In deze zaak, die voor de kantonrechter van de Rechtbank Amsterdam is behandeld, gaat het om de rechtsmacht van de Nederlandse rechter in een geschil tussen de RABOHYPOTHEEKBANK N.V. en twee kredietnemers die na het sluiten van de kredietovereenkomst naar België zijn verhuisd. De RABOHYPOTHEEKBANK N.V. heeft een vordering ingesteld tegen de kredietnemers, die de rechtsmacht van de Nederlandse rechter betwisten. De zaak is behandeld in het kader van een bevoegdheidsincident, waarbij de vraag centraal staat of de Nederlandse rechter bevoegd is om van de vorderingen van de Rabobank kennis te nemen, gezien de woonplaats van de gedaagden in een andere lidstaat van de Europese Unie.
De kantonrechter heeft in zijn beoordeling gekeken naar de relevante bepalingen van de EEX-Vo Herschikt, die de regels voor de internationale rechtsmacht in burgerlijke en handelszaken vastlegt.
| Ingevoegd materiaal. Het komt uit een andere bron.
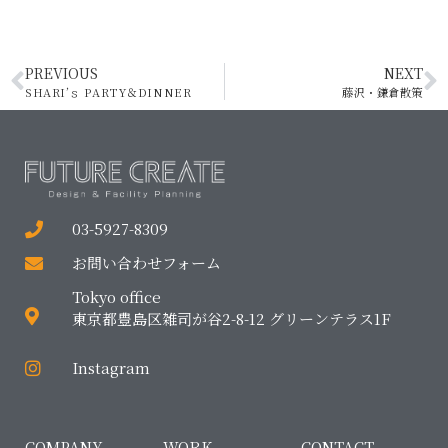
PREVIOUS
NEXT
SHARI’ｓ PARTY＆DINNER
藤沢・鎌倉散策
03-5927-8309
お問い合わせフォーム
Tokyo office
東京都豊島区雑司が谷2-8-12 グリーンテラス1F
Instagram
COMPANY
WORK
CONTACT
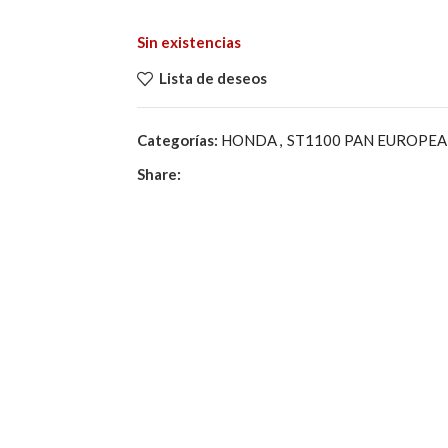
Sin existencias
Lista de deseos
Categorías:
HONDA
,
ST1100 PAN EUROPE
Share:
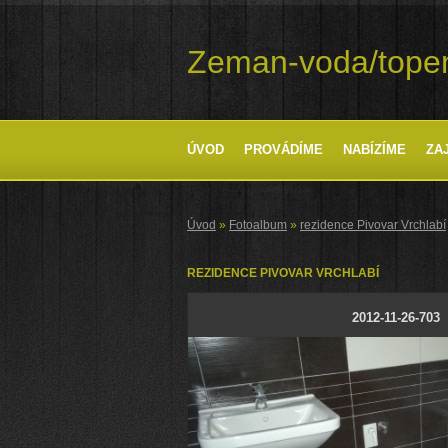
Zeman-voda/tope
ÚVOD
PROVÁDÍME
NABÍZÍME
ZA
Úvod
»
Fotoalbum
»
rezidence Pivovar Vrchlabí
REZIDENCE PIVOVAR VRCHLABÍ
2012-11-26-703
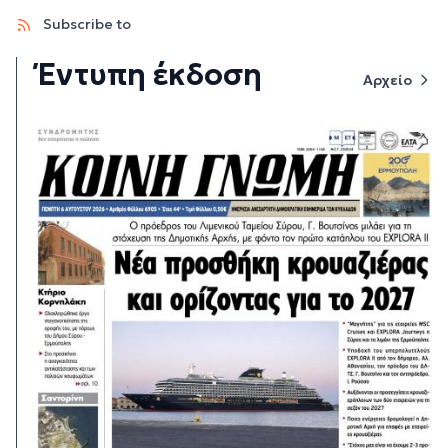
Subscribe to
Έντυπη έκδοση
Αρχείο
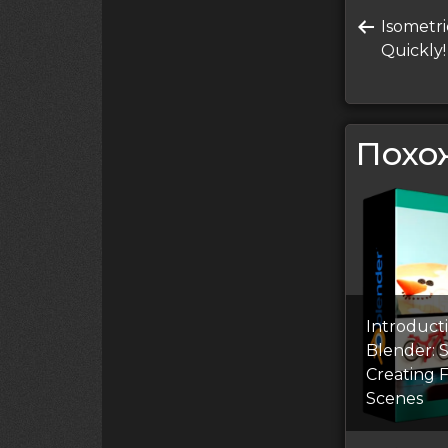
Нави
Преды
Isometr
по
запись
Quickly!
запи
Похо
Introduct
Blender: S
Creating 
Scenes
De rechter concludeert dat, hoewel de gedaagden in België wonen, de Nederlandse rechter op basis van artikel 7 EEX-Vo Herschikt bevoegd is, omdat de vordering van de Rabobank voortvloeit uit overeenkomsten tot het verstrekken van krediet, die zijn uitgevoerd vanuit Amsterdam. De kantonrechter heeft vastgesteld dat de vordering van de Rabobank de competentiegrens van de kantonrechter overstijgt, en heeft daarom besloten de zaak te verwijzen naar een kamer voor andere zaken dan kantonzaken.
De beslissing van de kantonrechter houdt in dat de rechtbank Amsterdam rechtsmacht heeft en dat de Rabobank de gelegenheid krijgt om zich uit te laten over de voorgenomen verwijzing van de zaak. De verdere beslissingen in het incident worden aangehouden.